Why Startups Should Build Their Own Models

March 31, 2024 • ☕️ 4 min read

In this recent YC video, the YC partners spoke about HOW YC startups are able to build their own models with limited resources. Being resourceful is a great quality of a startup founder in general. But today I wanted to talk about WHY it is important for startups to build and train their own models, the following is based on my experience building Play over the past few years, so YMMV!

“People who are really serious about software should make their own hardware” - Alan Kay

I believe that people who are really serious about their products should train their own models. To build the greatest and most differentiated products, you need to have control over as many components of your system or supply chain as possible.

Startups should understand which components are critical early on so they can concentrate their efforts there, but over time, they should branch out towards controlling their entire stack end-to-end. The more control you have over the system, the more control you have over your customers experience and value.

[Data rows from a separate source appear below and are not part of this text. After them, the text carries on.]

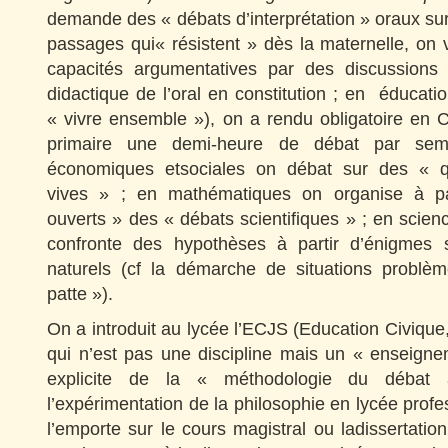
demande des « débats d’interprétation » oraux sur 
passages qui« résistent » dès la maternelle, on
capacités argumentatives par des discussions
didactique de l’oral en constitution ; en éducati
« vivre ensemble »), on a rendu obligatoire en C
primaire une demi-heure de débat par sem
économiques etsociales on débat sur des « q
vives » ; en mathématiques on organise à pa
ouverts » des « débats scientifiques » ; en scie
confronte des hypothèses à partir d’énigmes
naturels (cf la démarche de situations problè
patte »).
On a introduit au lycée l’ECJS (Education Civique,
qui n’est pas une discipline mais un « enseignem
explicite de la « méthodologie du débat
l’expérimentation de la philosophie en lycée profe
l’emporte sur le cours magistral ou ladissertation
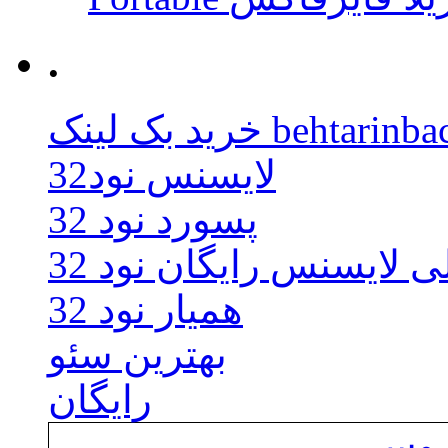
.
behtarinbacklink.
لایسنس نود32
پسورد نود 32
ی لایسنس رایگان نود 32
همیار نود 32
بهترین سئو
رایگان
یروس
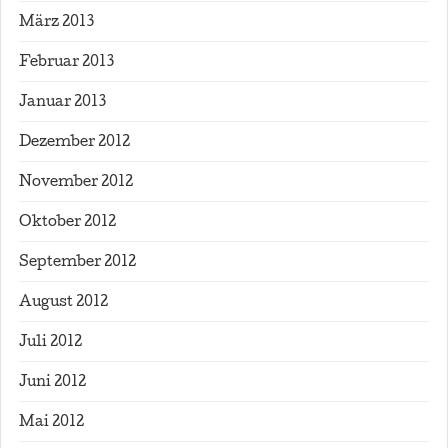
März 2013
Februar 2013
Januar 2013
Dezember 2012
November 2012
Oktober 2012
September 2012
August 2012
Juli 2012
Juni 2012
Mai 2012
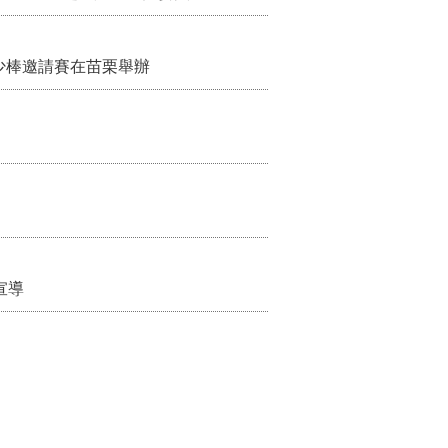
少棒邀請賽在苗栗舉辦
宣導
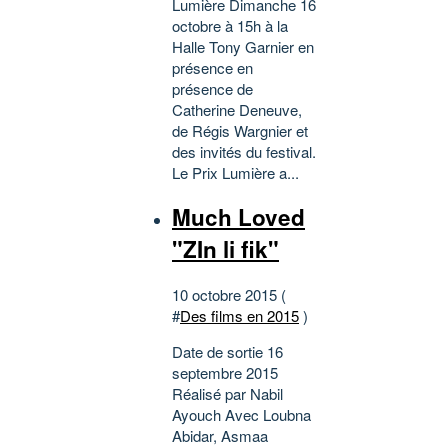
Lumière Dimanche 16
octobre à 15h à la
Halle Tony Garnier en
présence en
présence de
Catherine Deneuve,
de Régis Wargnier et
des invités du festival.
Le Prix Lumière a...
Much Loved
"ZIn li fik"
10 octobre 2015 (
#
Des films en 2015
)
Date de sortie 16
septembre 2015
Réalisé par Nabil
Ayouch Avec Loubna
Abidar, Asmaa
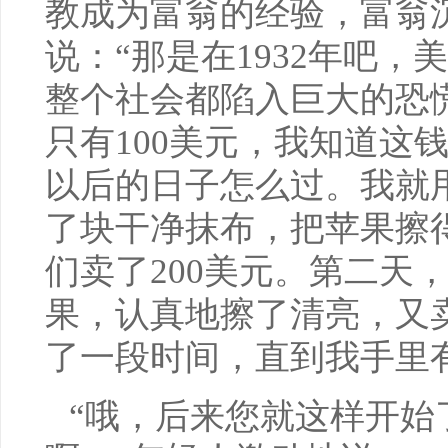
教成为富翁的经验，富翁
说：“那是在1932年吧
整个社会都陷入巨大的恐
只有100美元，我知道这
以后的日子怎么过。我就用
了块干净抹布，把苹果擦
们卖了200美元。第二天，
果，认真地擦了清亮，又卖
了一段时间，直到我手里有
“哦，后来您就这样开始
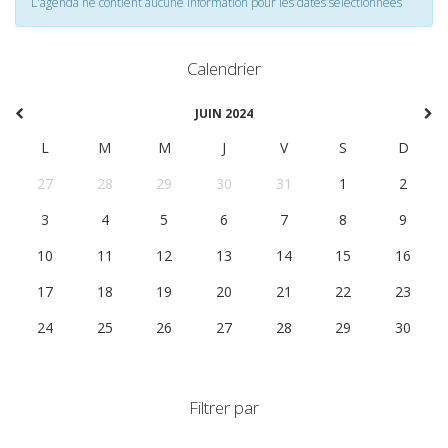
L'agenda ne contient aucune information pour les dates selectionnées
Calendrier
JUIN 2024
L
M
M
J
V
S
D
27
28
29
30
31
1
2
3
4
5
6
7
8
9
10
11
12
13
14
15
16
17
18
19
20
21
22
23
24
25
26
27
28
29
30
Filtrer par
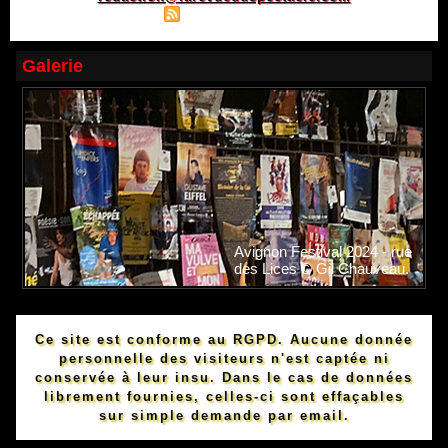
|
|
Plan du site
Syndication
Powered by WM
Galerie
Avignon Festival 2024 - rue
des Lices © Gil Chauveau.
Ce site est conforme au RGPD. Aucune donnée
personnelle des visiteurs n'est captée ni
conservée à leur insu. Dans le cas de données
librement fournies, celles-ci sont effaçables
sur simple demande par email.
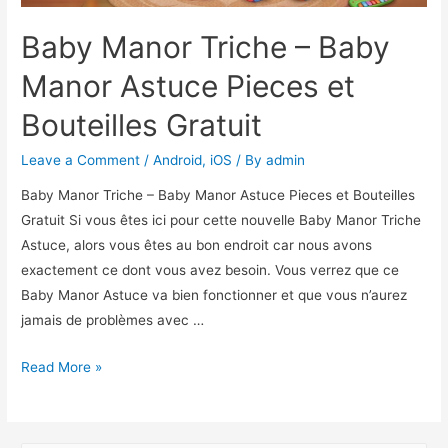
Baby Manor Triche – Baby
Manor Astuce Pieces et
Bouteilles Gratuit
Leave a Comment
/
Android
,
iOS
/ By
admin
Baby Manor Triche – Baby Manor Astuce Pieces et Bouteilles
Gratuit Si vous êtes ici pour cette nouvelle Baby Manor Triche
Astuce, alors vous êtes au bon endroit car nous avons
exactement ce dont vous avez besoin. Vous verrez que ce
Baby Manor Astuce va bien fonctionner et que vous n’aurez
jamais de problèmes avec …
Baby
Read More »
Manor
Triche
–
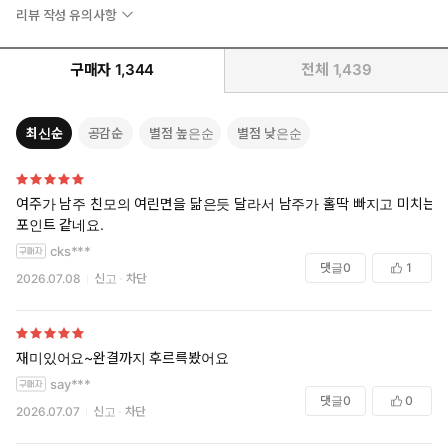
리뷰 작성 유의사항
그의 눈앞이 새까맣게 달궈지는 순간이었다.
구매자
1,344
전체
1,439
최신순
공감순
별점 높은순
별점 낮은순
여주가 남주 친모의 여린면을 닮은듯 달라서 남주가 홀딱 빠지고 미치는
포인트 같네요.
cks***
댓글
0
1
2026.07.08
신고
차단
재미있어요~완결까지 후르륵봤어요
say***
댓글
0
0
2026.07.07
신고
차단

The above point is nothing new, you can see that in many existing great products:

  1. The iPhone, end-to-end maintains control over both the software and hardware. Now, 17 years in, we see how making their own chips is giving them more differentiation. In contrast, the only decent Android phone I’ve seen was the one built by Google, where they try to control the hardware as well. other Companies like Xiaomi ended up creating their own Android fork.

  2. Facebook’s Infra, FB built their own data centers and server chips. When I was at WhatsApp, the amount of infrastructure built globally to support the app’s reliability worldwide is stunning. However, that level of control gave them a unique value compared to alternatives hosted on the cloud.

  3. Tesla manufactures many of their components which are usually supplied by third parties.

The same principles apply to AI companies. Startups shouldn’t shy away from training their own models or fine-tuning them. This will not only give them an edge and differentiate them, but also allow them to offer much higher value to customers over time.

Start Early

Building the training muscle in your team takes time and deliberate effort. It requires experimentation to understand the right data for your modality (text, audio, images, video, etc), hiring the right team, building the infra for your models, sourcing the GPUs, and doing effective distributed training runs.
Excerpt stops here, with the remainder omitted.